|Posing for the media; Moto at the tiller in the background.|
Nick, our first mate, was a stolid man, reliable. He was in his thirties and knew English pretty well.
The other two were in their twenties. Moto was gentle, quiet, and kept himself in the background. When the Honolulu Star-Bulletin wanted a picture of the Phoenix under sail off Diamond Head, the rest of us lined up along the rails for the photographer on a boat pacing us. Moto (I notice now) stayed in the cockpit steering. That was so typical of him.
Mickey was different. He spent our whole shakedown cruise from Japan in his bunk seasick (well, it was a rough and scary trip and his bunk--and Moto's--were in the fo'c'sle, which has the roughest ride). When pressed, he finally had Nick tell us he thought it would help if he could have "a little rice gruel like my mother used to make." So Mum, who already made three meals a day--meals for all seven of us with Japanese rice and miso soup for the three Japanese men--set to work to make Mickey rice gruel the way his mother used to make it..
Mickey didn't like to work (he prided himself on growing his little fingernails out about an inch like Japanese "gentlemen" so he couldn't do much work anyway) although he didn't mind taking credit for it, and he didn't like taking orders. Despite repeated instructions, he'd let other ships approach too close in the middle of the night before waking the skipper to inform him there was a ship in sight.
Whatever real offenses he may have committed, Mickey became our scapegoat for everything. When our black cat Manuia turned up with a stripe of white paint down her back, I blamed Mickey. (I should have known it was more in the line of my father's type of humor.)
|Moto, Mickey, Nick|
Nick staunchly chose to stay with us. For some reason, Moto chose to be sent home with Mickey. We liked Moto. We liked his cheerful personality and his hard work. Setting sails or mending them, he'd quietly do what needed to be done whether assigned the job or not. We had no issues with Moto and were sad that he chose to leave. We weren't sure whether it was out of loyalty to Mickey, issues with Skipper's authoritarianism, or homesickness.
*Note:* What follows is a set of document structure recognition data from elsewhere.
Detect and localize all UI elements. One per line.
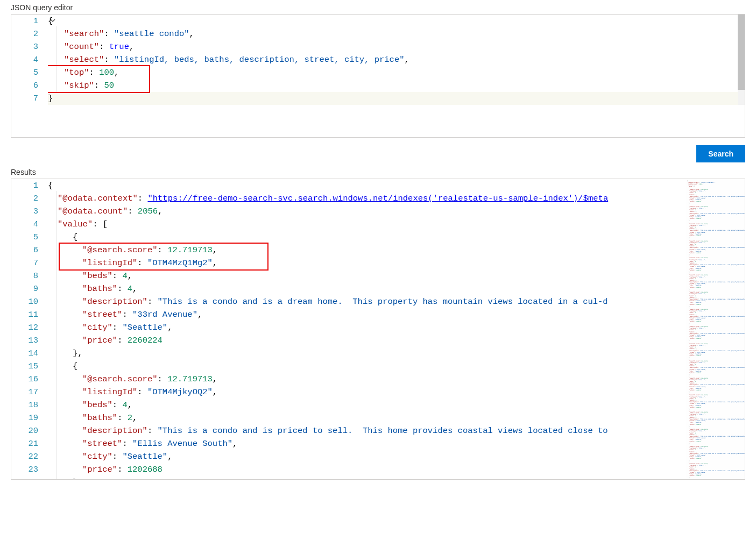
query-gutter: 1 2 3 4 5 6 7 — [11, 15, 48, 105]
results-gutter: 1 2 3 4 5 6 7 8 9 10 11 12 13 14 15 16 1… — [11, 179, 48, 479]
query-editor-label: JSON query editor — [11, 3, 745, 12]
results-editor[interactable]: 1 2 3 4 5 6 7 8 9 10 11 12 13 14 15 16 1… — [11, 179, 745, 480]
results-label: Results — [11, 168, 745, 176]
results-code: { "@odata.context": "https://free-demo-s… — [48, 179, 686, 479]
search-button[interactable]: Search — [696, 145, 745, 162]
query-scrollbar[interactable] — [738, 15, 745, 105]
query-editor[interactable]: 1 2 3 4 5 6 7 { "search": "seattle condo… — [11, 14, 745, 138]
results-minimap[interactable]: { "@odata.context": "https://free-demo..… — [686, 179, 745, 479]
query-code[interactable]: { "search": "seattle condo", "count": tr… — [48, 15, 745, 105]
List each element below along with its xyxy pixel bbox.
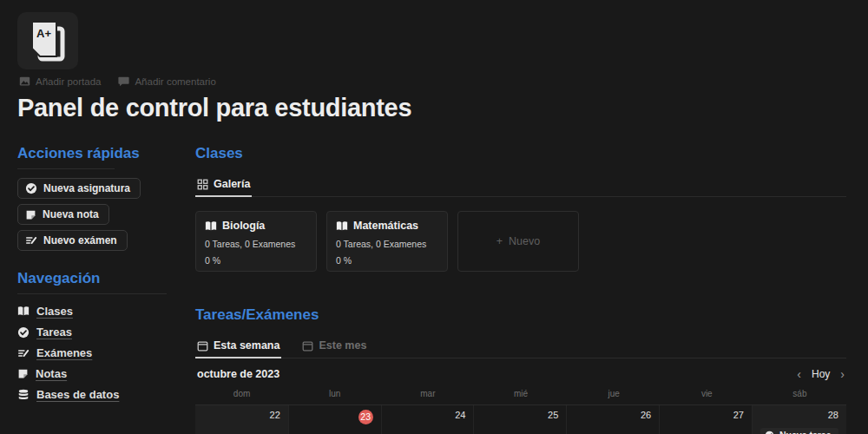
chevron-right-icon[interactable]: › <box>840 368 845 380</box>
add-cover-label: Añadir portada <box>36 76 101 87</box>
image-icon <box>19 76 30 87</box>
calendar-weekday-row: dom lun mar mié jue vie sáb <box>195 384 846 404</box>
student-dashboard-page: A+ Añadir portada Añadir comentario Pane… <box>0 12 868 434</box>
class-card-matematicas[interactable]: Matemáticas 0 Tareas, 0 Examenes 0 % <box>326 211 448 272</box>
add-comment-label: Añadir comentario <box>135 76 215 87</box>
weekday-label: lun <box>288 384 381 404</box>
tab-esta-semana-label: Esta semana <box>214 339 279 352</box>
nav-label-bases-de-datos: Bases de datos <box>36 388 119 401</box>
calendar-nav: ‹ Hoy › <box>797 368 845 380</box>
card-subtitle: 0 Tareas, 0 Examenes <box>336 239 438 249</box>
new-subject-button[interactable]: Nueva asignatura <box>17 178 141 199</box>
check-circle-icon <box>17 326 30 339</box>
clases-tab-bar: Galería <box>195 174 846 197</box>
weekday-label: jue <box>568 384 661 404</box>
chevron-left-icon[interactable]: ‹ <box>797 368 801 380</box>
exam-icon <box>17 347 30 359</box>
calendar-day-22[interactable]: 22 <box>195 405 288 434</box>
book-icon <box>17 306 30 317</box>
comment-icon <box>118 76 129 87</box>
main-content: Clases Galería <box>195 145 846 434</box>
new-subject-label: Nueva asignatura <box>43 182 130 194</box>
quick-action-buttons: Nueva asignatura Nueva nota <box>17 178 195 251</box>
calendar-grid: 22 23 24 25 26 <box>195 404 846 434</box>
event-nueva-tarea[interactable]: Nueva tarea <box>760 428 838 434</box>
tab-este-mes[interactable]: Este mes <box>300 335 368 358</box>
tab-esta-semana[interactable]: Esta semana <box>195 335 281 358</box>
weekday-label: vie <box>661 384 753 404</box>
tab-galeria[interactable]: Galería <box>195 174 252 196</box>
new-exam-label: Nuevo exámen <box>43 234 117 247</box>
tareas-examenes-heading: Tareas/Exámenes <box>195 306 846 324</box>
navigation-list: Clases Tareas <box>17 305 195 401</box>
today-badge: 23 <box>358 410 373 424</box>
new-note-label: Nueva nota <box>43 208 99 220</box>
nav-item-notas[interactable]: Notas <box>17 367 195 380</box>
calendar-month-label: octubre de 2023 <box>197 368 279 380</box>
today-button[interactable]: Hoy <box>812 368 830 380</box>
day-number: 25 <box>482 410 558 420</box>
day-number: 26 <box>575 410 651 420</box>
day-number: 27 <box>667 410 744 420</box>
calendar-day-26[interactable]: 26 <box>566 405 659 434</box>
divider <box>17 293 167 294</box>
tab-galeria-label: Galería <box>214 178 250 190</box>
exam-icon <box>25 234 37 247</box>
new-note-button[interactable]: Nueva nota <box>17 204 109 225</box>
navigation-heading: Navegación <box>17 270 195 287</box>
book-icon <box>205 220 217 232</box>
tasks-section: Tareas/Exámenes Esta semana <box>195 306 846 434</box>
calendar-day-25[interactable]: 25 <box>473 405 566 434</box>
quick-actions-heading: Acciones rápidas <box>17 145 195 162</box>
nav-item-clases[interactable]: Clases <box>17 305 195 318</box>
nav-item-bases-de-datos[interactable]: Bases de datos <box>17 388 195 401</box>
nav-item-tareas[interactable]: Tareas <box>17 326 195 339</box>
book-icon <box>336 220 348 232</box>
calendar-day-23-today[interactable]: 23 <box>288 405 381 434</box>
plus-icon: + <box>496 235 503 247</box>
graded-paper-icon: A+ <box>28 19 68 62</box>
day-number: 24 <box>390 410 466 420</box>
day-number: 22 <box>203 410 280 420</box>
new-card-label: Nuevo <box>509 235 540 247</box>
event-label: Nueva tarea <box>779 430 832 434</box>
day-events: Nueva tarea Matemática <box>760 428 838 434</box>
divider <box>17 168 115 169</box>
sidebar: Acciones rápidas Nueva asignatura <box>17 145 195 434</box>
new-exam-button[interactable]: Nuevo exámen <box>17 230 128 251</box>
tasks-tab-bar: Esta semana Este mes <box>195 335 846 358</box>
nav-label-clases: Clases <box>36 305 73 318</box>
nav-item-examenes[interactable]: Exámenes <box>17 346 195 359</box>
calendar-day-27[interactable]: 27 <box>659 405 752 434</box>
weekday-label: mié <box>474 384 567 404</box>
note-icon <box>25 209 36 220</box>
class-cards: Biología 0 Tareas, 0 Examenes 0 % Mat <box>195 211 846 272</box>
weekday-label: dom <box>195 384 288 404</box>
weekday-label: sáb <box>753 384 846 404</box>
clases-heading: Clases <box>195 145 846 162</box>
nav-label-notas: Notas <box>36 367 67 380</box>
add-comment-button[interactable]: Añadir comentario <box>118 76 215 87</box>
card-subtitle: 0 Tareas, 0 Examenes <box>205 239 307 249</box>
check-circle-icon <box>25 182 37 194</box>
check-circle-icon <box>765 431 774 434</box>
weekday-label: mar <box>381 384 474 404</box>
card-progress: 0 % <box>336 255 438 266</box>
nav-label-examenes: Exámenes <box>36 346 92 359</box>
svg-text:A+: A+ <box>36 27 51 40</box>
card-progress: 0 % <box>205 255 307 266</box>
card-title: Biología <box>222 220 265 232</box>
calendar-day-28[interactable]: 28 Nueva tarea <box>752 405 846 434</box>
gallery-grid-icon <box>197 179 208 190</box>
day-number: 28 <box>760 410 838 420</box>
add-cover-button[interactable]: Añadir portada <box>19 76 101 87</box>
new-class-card-button[interactable]: + Nuevo <box>457 211 579 272</box>
calendar-day-24[interactable]: 24 <box>381 405 474 434</box>
nav-label-tareas: Tareas <box>36 326 72 339</box>
page-icon[interactable]: A+ <box>17 12 78 69</box>
calendar: octubre de 2023 ‹ Hoy › dom lun mar mié … <box>195 358 846 434</box>
note-icon <box>17 368 29 379</box>
tab-este-mes-label: Este mes <box>319 339 366 352</box>
page-title: Panel de control para estudiantes <box>17 94 846 122</box>
class-card-biologia[interactable]: Biología 0 Tareas, 0 Examenes 0 % <box>195 211 317 272</box>
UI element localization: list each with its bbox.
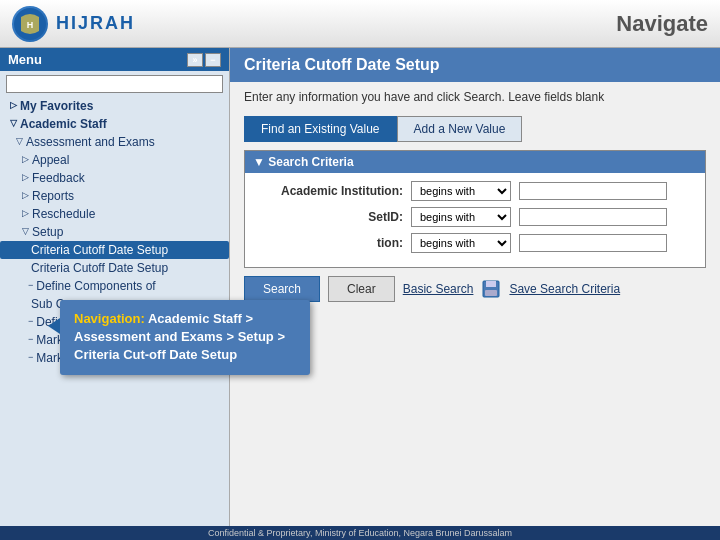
sidebar-item-feedback[interactable]: ▷ Feedback [0,169,229,187]
logo-icon: H [12,6,48,42]
main-container: Menu » − ▷ My Favorites ▽ Academic Staff… [0,48,720,540]
criteria-input-institution[interactable] [519,182,667,200]
sidebar-item-label: Setup [32,225,63,239]
save-icon[interactable] [481,279,501,299]
criteria-select-tion[interactable]: begins with contains ends with = [411,233,511,253]
basic-search-button[interactable]: Basic Search [403,282,474,296]
header: H HIJRAH Navigate [0,0,720,48]
sidebar-min-btn[interactable]: − [205,53,221,67]
logo-text: HIJRAH [56,13,135,34]
arrow-icon: − [28,334,33,344]
criteria-input-tion[interactable] [519,234,667,252]
sidebar-controls: » − [187,53,221,67]
sidebar-item-label: My Favorites [20,99,93,113]
sidebar-item-favorites[interactable]: ▷ My Favorites [0,97,229,115]
criteria-row-institution: Academic Institution: begins with contai… [253,181,697,201]
criteria-label-tion: tion: [253,236,403,250]
criteria-label-institution: Academic Institution: [253,184,403,198]
navigation-tooltip: Navigation: Academic Staff > Assessment … [60,300,310,375]
arrow-icon: ▷ [22,172,29,182]
sidebar-item-define-components[interactable]: − Define Components of [0,277,229,295]
sidebar-title: Menu [8,52,42,67]
info-text: Enter any information you have and click… [230,82,720,110]
tabs-row: Find an Existing Value Add a New Value [244,116,706,142]
search-criteria-header: ▼ Search Criteria [245,151,705,173]
criteria-rows: Academic Institution: begins with contai… [245,173,705,267]
arrow-icon: − [28,280,33,290]
sidebar-item-assessment-exams[interactable]: ▽ Assessment and Exams [0,133,229,151]
sidebar-collapse-btn[interactable]: » [187,53,203,67]
sidebar-item-academic-staff[interactable]: ▽ Academic Staff [0,115,229,133]
arrow-icon: − [28,316,33,326]
logo-area: H HIJRAH [12,6,135,42]
criteria-label-setid: SetID: [253,210,403,224]
header-title: Navigate [616,11,708,37]
tooltip-nav-label: Navigation: [74,311,145,326]
svg-rect-4 [485,290,497,296]
arrow-icon: − [28,352,33,362]
svg-rect-3 [486,281,496,287]
save-search-criteria-button[interactable]: Save Search Criteria [509,282,620,296]
sidebar-item-setup[interactable]: ▽ Setup [0,223,229,241]
criteria-row-setid: SetID: begins with contains ends with = [253,207,697,227]
sidebar-item-label: Define Components of [36,279,155,293]
tab-add-new[interactable]: Add a New Value [397,116,523,142]
clear-button[interactable]: Clear [328,276,395,302]
arrow-icon: ▽ [16,136,23,146]
arrow-icon: ▷ [22,190,29,200]
sidebar-item-reports[interactable]: ▷ Reports [0,187,229,205]
sidebar-item-label: Reschedule [32,207,95,221]
sidebar-item-label: Criteria Cutoff Date Setup [31,243,168,257]
criteria-row-tion: tion: begins with contains ends with = [253,233,697,253]
sidebar-item-reschedule[interactable]: ▷ Reschedule [0,205,229,223]
sidebar-item-label: Assessment and Exams [26,135,155,149]
tab-find-existing[interactable]: Find an Existing Value [244,116,397,142]
sidebar-item-label: Criteria Cutoff Date Setup [31,261,168,275]
sidebar-item-label: Feedback [32,171,85,185]
footer: Confidential & Proprietary, Ministry of … [0,526,720,540]
arrow-icon: ▽ [22,226,29,236]
arrow-icon: ▽ [10,118,17,128]
tooltip-arrow [48,318,60,334]
arrow-icon: ▷ [22,208,29,218]
sidebar-item-label: Reports [32,189,74,203]
sidebar-header: Menu » − [0,48,229,71]
svg-text:H: H [27,20,34,30]
sidebar-item-label: Academic Staff [20,117,107,131]
sidebar: Menu » − ▷ My Favorites ▽ Academic Staff… [0,48,230,540]
arrow-icon: ▷ [10,100,17,110]
search-button[interactable]: Search [244,276,320,302]
sidebar-item-appeal[interactable]: ▷ Appeal [0,151,229,169]
search-criteria-section: ▼ Search Criteria Academic Institution: … [244,150,706,268]
criteria-input-setid[interactable] [519,208,667,226]
criteria-select-setid[interactable]: begins with contains ends with = [411,207,511,227]
page-title: Criteria Cutoff Date Setup [230,48,720,82]
sidebar-item-label: Appeal [32,153,69,167]
action-buttons-row: Search Clear Basic Search Save Search Cr… [244,276,706,302]
content-area: Criteria Cutoff Date Setup Enter any inf… [230,48,720,540]
sidebar-item-criteria-cutoff2[interactable]: Criteria Cutoff Date Setup [0,259,229,277]
arrow-icon: ▷ [22,154,29,164]
sidebar-search-input[interactable] [6,75,223,93]
criteria-select-institution[interactable]: begins with contains ends with = [411,181,511,201]
footer-text: Confidential & Proprietary, Ministry of … [208,528,512,538]
sidebar-item-criteria-cutoff-active[interactable]: Criteria Cutoff Date Setup [0,241,229,259]
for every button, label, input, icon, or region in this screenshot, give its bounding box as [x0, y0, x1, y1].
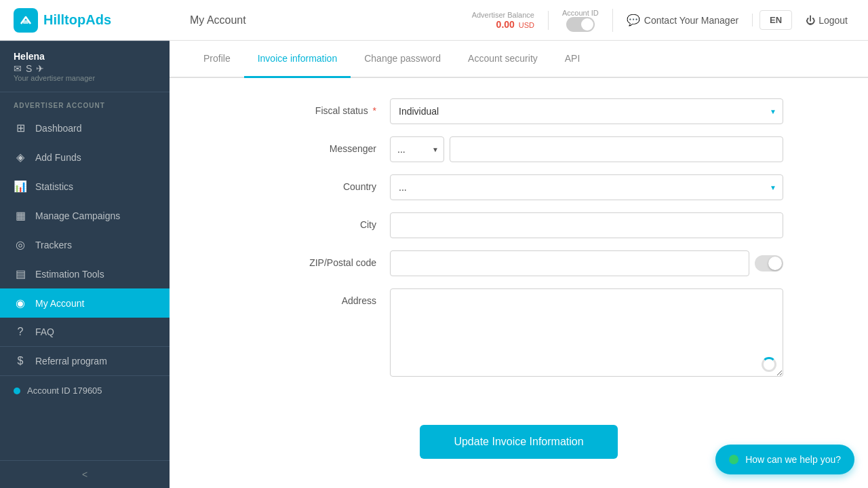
- top-header: HilltopAds My Account Advertiser Balance…: [0, 0, 868, 41]
- sidebar-section-label: ADVERTISER ACCOUNT: [0, 92, 170, 113]
- manager-name: Helena: [14, 51, 95, 62]
- fiscal-status-select-wrapper: Individual Company: [390, 98, 783, 124]
- fiscal-status-row: Fiscal status * Individual Company: [254, 98, 783, 124]
- trackers-icon: ◎: [14, 238, 27, 251]
- referral-icon: $: [14, 355, 27, 367]
- sidebar-collapse-button[interactable]: <: [0, 460, 170, 488]
- page-title: My Account: [176, 14, 458, 26]
- tab-api[interactable]: API: [551, 41, 594, 78]
- chat-label: How can we help you?: [745, 454, 841, 465]
- messenger-label: Messenger: [254, 136, 376, 154]
- account-id-bottom: Account ID 179605: [0, 375, 170, 405]
- zip-control: [390, 250, 783, 276]
- manager-contact-icons: ✉ S ✈: [14, 63, 95, 74]
- dashboard-icon: ⊞: [14, 121, 27, 134]
- tab-change-password[interactable]: Change password: [351, 41, 454, 78]
- address-row: Address: [254, 288, 783, 379]
- tab-account-security[interactable]: Account security: [454, 41, 551, 78]
- chat-online-indicator: [729, 455, 738, 464]
- zip-toggle[interactable]: [755, 255, 783, 271]
- logo-text: HilltopAds: [43, 12, 111, 28]
- account-id-button[interactable]: Account ID: [549, 9, 613, 32]
- address-label: Address: [254, 288, 376, 306]
- sidebar-item-my-account[interactable]: ◉ My Account: [0, 288, 170, 318]
- estimation-icon: ▤: [14, 267, 27, 280]
- address-textarea[interactable]: [390, 288, 783, 377]
- sidebar-item-manage-campaigns[interactable]: ▦ Manage Campaigns: [0, 201, 170, 230]
- logout-button[interactable]: ⏻ Logout: [799, 15, 854, 26]
- chat-bubble[interactable]: How can we help you?: [715, 445, 854, 474]
- chat-icon: 💬: [627, 14, 640, 26]
- messenger-control: ... Skype Telegram WhatsApp: [390, 136, 783, 162]
- country-control: ...: [390, 174, 783, 200]
- account-icon: ◉: [14, 297, 27, 309]
- city-control: [390, 212, 783, 238]
- header-right: Advertiser Balance 0.00 USD Account ID 💬…: [458, 9, 854, 32]
- messenger-type-wrapper: ... Skype Telegram WhatsApp: [390, 136, 444, 162]
- zip-row: ZIP/Postal code: [254, 250, 783, 276]
- messenger-input-row: ... Skype Telegram WhatsApp: [390, 136, 783, 162]
- tab-invoice-information[interactable]: Invoice information: [244, 41, 351, 78]
- content-area: Profile Invoice information Change passw…: [170, 41, 868, 488]
- zip-input-row: [390, 250, 783, 276]
- country-label: Country: [254, 174, 376, 192]
- manager-email-icon[interactable]: ✉: [14, 63, 22, 74]
- messenger-type-select[interactable]: ... Skype Telegram WhatsApp: [390, 136, 444, 162]
- manager-skype-icon[interactable]: S: [26, 63, 32, 74]
- sidebar-manager: Helena ✉ S ✈ Your advertiser manager: [0, 41, 170, 92]
- sidebar-item-dashboard[interactable]: ⊞ Dashboard: [0, 113, 170, 143]
- fiscal-status-label: Fiscal status *: [254, 98, 376, 116]
- country-select[interactable]: ...: [390, 174, 783, 200]
- address-textarea-wrapper: [390, 288, 783, 379]
- messenger-row: Messenger ... Skype Telegram WhatsApp: [254, 136, 783, 162]
- sidebar-item-statistics[interactable]: 📊 Statistics: [0, 172, 170, 201]
- manager-telegram-icon[interactable]: ✈: [36, 63, 44, 74]
- country-row: Country ...: [254, 174, 783, 200]
- logo-icon: [14, 8, 38, 33]
- sidebar-item-referral[interactable]: $ Referral program: [0, 346, 170, 375]
- tab-profile[interactable]: Profile: [190, 41, 244, 78]
- sidebar-item-estimation-tools[interactable]: ▤ Estimation Tools: [0, 259, 170, 288]
- country-select-wrapper: ...: [390, 174, 783, 200]
- fiscal-status-control: Individual Company: [390, 98, 783, 124]
- language-button[interactable]: EN: [760, 10, 792, 30]
- account-dot: [14, 388, 20, 394]
- logo-area: HilltopAds: [14, 8, 176, 33]
- advertiser-balance: Advertiser Balance 0.00 USD: [458, 11, 549, 30]
- zip-input[interactable]: [390, 250, 749, 276]
- logout-icon: ⏻: [806, 15, 815, 26]
- city-label: City: [254, 212, 376, 230]
- loading-spinner: [762, 357, 776, 372]
- manager-subtitle: Your advertiser manager: [14, 74, 95, 82]
- statistics-icon: 📊: [14, 180, 27, 193]
- update-invoice-button[interactable]: Update Invoice Information: [420, 425, 617, 459]
- account-id-toggle[interactable]: [566, 17, 595, 32]
- messenger-input[interactable]: [450, 136, 783, 162]
- zip-label: ZIP/Postal code: [254, 250, 376, 268]
- city-row: City: [254, 212, 783, 238]
- main-layout: Helena ✉ S ✈ Your advertiser manager ADV…: [0, 41, 868, 488]
- sidebar-item-faq[interactable]: ? FAQ: [0, 318, 170, 346]
- sidebar: Helena ✉ S ✈ Your advertiser manager ADV…: [0, 41, 170, 488]
- faq-icon: ?: [14, 326, 27, 338]
- svg-rect-1: [23, 20, 28, 24]
- contact-manager-button[interactable]: 💬 Contact Your Manager: [613, 14, 753, 26]
- tabs-bar: Profile Invoice information Change passw…: [170, 41, 868, 78]
- campaigns-icon: ▦: [14, 209, 27, 222]
- city-input[interactable]: [390, 212, 783, 238]
- add-funds-icon: ◈: [14, 151, 27, 164]
- fiscal-status-select[interactable]: Individual Company: [390, 98, 783, 124]
- sidebar-item-trackers[interactable]: ◎ Trackers: [0, 230, 170, 259]
- address-control: [390, 288, 783, 379]
- invoice-form: Fiscal status * Individual Company Messe…: [214, 78, 824, 411]
- sidebar-item-add-funds[interactable]: ◈ Add Funds: [0, 143, 170, 172]
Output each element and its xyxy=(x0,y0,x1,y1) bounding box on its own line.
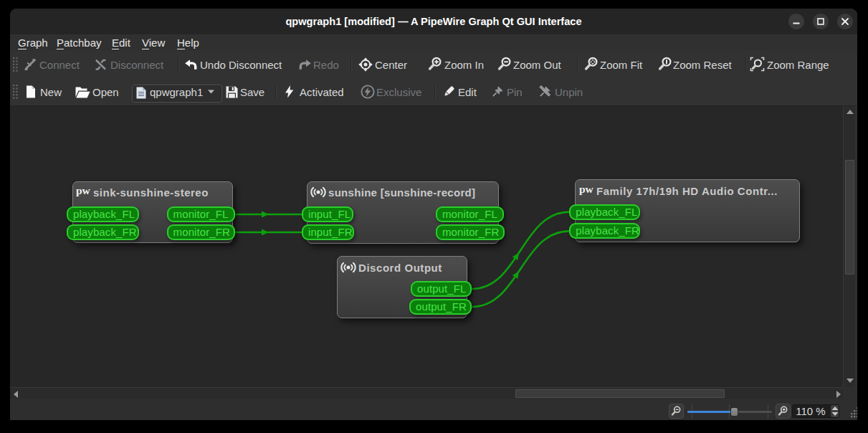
svg-text:pw: pw xyxy=(76,186,90,196)
svg-text:pw: pw xyxy=(579,184,593,195)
Three years later when we reached Japan, Nick became a celebrity, the first Japanese to sail around the world. Toward the end of our trip Nick had taken to wearing a wide wool cummerbund. I wonder now whether he wore it to ease pain because soon after our return to Hiroshima he went in for surgery for stomach cancer and died on the operating table.
Meanwhile, Moto had settled back into Japanese life and had met the woman he wanted to marry--a hibakusha (nuclear bomb survivor). Most Japanese discriminated against hibakusha and would not consider marrying someone (or arranging a marriage for their grown child with someone) carrying potential mutations that might affect future generations.
We've never heard what happened to Mickey after he left the Phoenix.